Un héritage des variations du niveau marin

Dans une zone déjà structuralement déprimée, les rivières ont creusé leur vallée lors de la dernière glaciation würmienne en équilibre avec un niveau marin beaucoup plus bas que l’actuel. C’est avec le début de l’Holocène et la remontée du niveau marin par eustatisme que ces vallées ont été progressivement ennoyées, selon le principe des rias, tel qu’on peut les rencontrer en de maints endroits des côtes atlantiques européennes. Seuls les interfluves sont restés émergés pour se transformer en îles, alors que les zones basses ont été progressivement colmatées pour donner des vasières dans lesquelles se succèdent des parties végétalisées (schorres) et dénudées (slikkes).

A noter que la zone continue à subir l’ennoiement, cette fois-ci par subsidence du socle, qui continue de s’enfoncer très lentement. Comme l’attestent les traces ennoyées de sites mégalithiques ou des monuments du même type dans des îles initialement rattachées au continent (Gavrinis par exemple, au débouché de la rivière d’Auray).

Par ailleurs, il est facile de remarquer que les côtes interne du golfe sont très festonnées, alors que la côte externe (Mor braz) est soumise à une énergie marine plus importante, débouchant sur un littoral plus régularisé, entre des parties rocheuses et des plages relativement étendues.

Un vide très relatif au milieu d’un espace très humanisé et touristique

Le vide apparent du golfe tranche avec la suroccupation des terres encadrantes. Le bocage à larges mailles fait alterner parcelles labourées et surfaces toujours en herbe, suggérant l’existence de systèmes de culture complexes dans cette région traditionnellement tournée vers l’élevage.

Quelques bois subsistent au hasard des espaces non défrichés. Les nombreux bourgs ont grossi avec l’arrivée des populations périurbaines et le développement des résidences secondaires. Celles-ci forment presque un front continu d’urbanisation sur la côte de la presqu’île de Rhuys.  

L’unité urbaine de Vannes (près de 80 000 hab. en 2015), campée sur sa position de carrefour et ses fonctions préfectorales, a largement débordé sa commune-centre (un peu plus de 53 000 hab.). Par contraste, le golfe semble vide mais ce n’est qu’une impression : la pêche et surtout la conchyliculture y sont très présentes et elles doivent partager les lieux avec un fort développement du nautisme, pour lequel des ports se sont équipés, voire ont été créés, comme au Crouesty à l’extrémité de la presqu’île de Rhuys (1500 places).

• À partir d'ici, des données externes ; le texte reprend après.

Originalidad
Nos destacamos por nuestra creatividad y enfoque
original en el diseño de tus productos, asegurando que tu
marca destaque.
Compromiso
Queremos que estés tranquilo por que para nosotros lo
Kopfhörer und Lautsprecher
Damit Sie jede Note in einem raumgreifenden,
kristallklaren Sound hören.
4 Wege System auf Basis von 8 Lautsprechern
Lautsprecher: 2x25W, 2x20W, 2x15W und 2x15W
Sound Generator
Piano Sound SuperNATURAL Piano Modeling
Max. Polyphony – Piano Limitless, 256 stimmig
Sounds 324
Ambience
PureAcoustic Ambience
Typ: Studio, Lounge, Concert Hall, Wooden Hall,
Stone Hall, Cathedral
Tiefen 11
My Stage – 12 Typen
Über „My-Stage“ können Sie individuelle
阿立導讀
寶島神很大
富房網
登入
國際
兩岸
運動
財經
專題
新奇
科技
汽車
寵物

Les îles sont en situation intermédiaire : certaines sont inhabitées ou sont des propriétés privées, d’autres disposent d’une population suffisante pour justifier de la présence de communes indépendantes comme l’Ile aux Moines et l’Ile d’Arz. Leur population, laminée par un très fort exode rural, est aujourd’hui stabilisée. Elle est surtout submergée par la marée touristique de la période estivale.

Un équilibre fragile sous fortes pressions à préserver

La variété des paysages, la richesse des milieux naturels qui attirent de nombreux oiseaux (anatidés, échassiers), la pression de multiples usages parfois antagonistes explique que le golfe du Morbihan ait fait l’objet de nombreuses mesures de protection.

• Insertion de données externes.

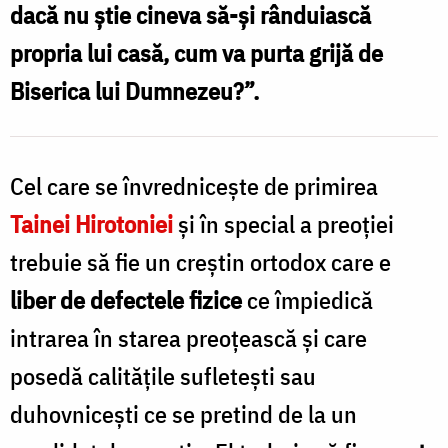
dacă nu ştie cineva să-şi rânduiască
propria lui casă, cum va purta grijă de
Biserica lui Dumnezeu?”.
Cel care se învrednicește de primirea
Tainei Hirotoniei
și în special a preoției
trebuie să fie un creștin ortodox care e
liber de defectele fizice
ce împiedică
intrarea în starea preoțească și care
posedă calitățile sufletești sau
duhovnicești ce se pretind de la un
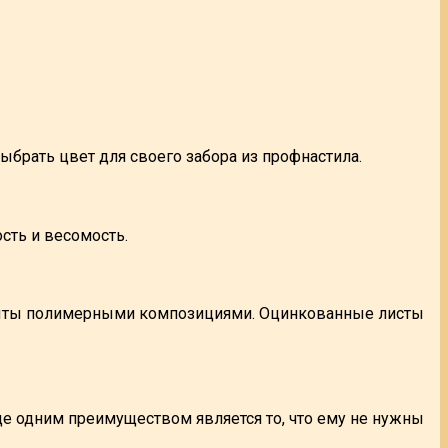
ыбрать цвет для своего забора из профнастила.
сть и весомость.
окрыты полимерными композициями. Оцинкованные листы
е одним преимуществом является то, что ему не нужны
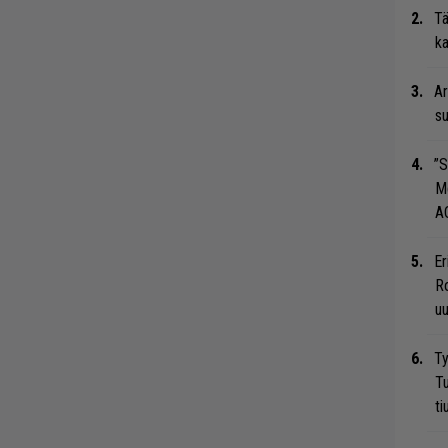
Tä
ka
Ar
su
”S
M
A
Er
Ro
u
Ty
Tu
ti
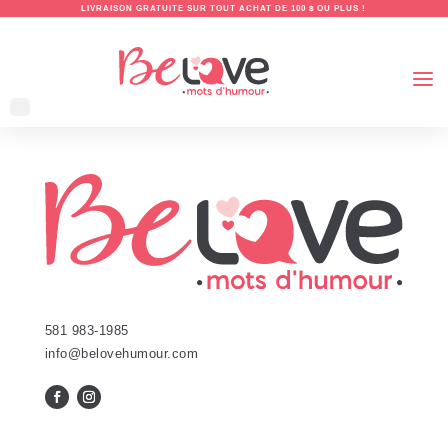
LIVRAISON GRATUITE SUR TOUT ACHAT DE 100 $ OU PLUS !
581 983-1985
info@belovehumour.com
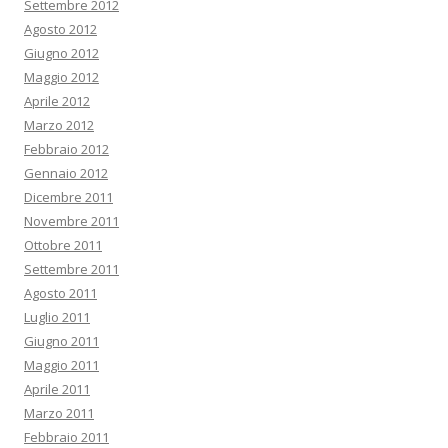
Settembre 2012
Agosto 2012
Giugno 2012
Maggio 2012
Aprile 2012
Marzo 2012
Febbraio 2012
Gennaio 2012
Dicembre 2011
Novembre 2011
Ottobre 2011
Settembre 2011
Agosto 2011
Luglio 2011
Giugno 2011
Maggio 2011
Aprile 2011
Marzo 2011
Febbraio 2011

Aux réserves naturelles (comme celle des marais de Séné au sud-est de Vannes) ou aux sites faisant l’objet d’arrêtés de protection de biotope (nombreux dans la partie orientale où il convient de protéger des herbiers de zostères), s’ajoutent des protections à l’échelle du golfe (Natura 2000).

Par ailleurs, un schéma de mise en valeur de la mer a été adopté en février 2006, alors qu’un Parc Naturel Régional, créé en octobre 2014 sur 920 km², entend maîtriser les enjeux terrestres et maritimes du golfe et de ses rivages.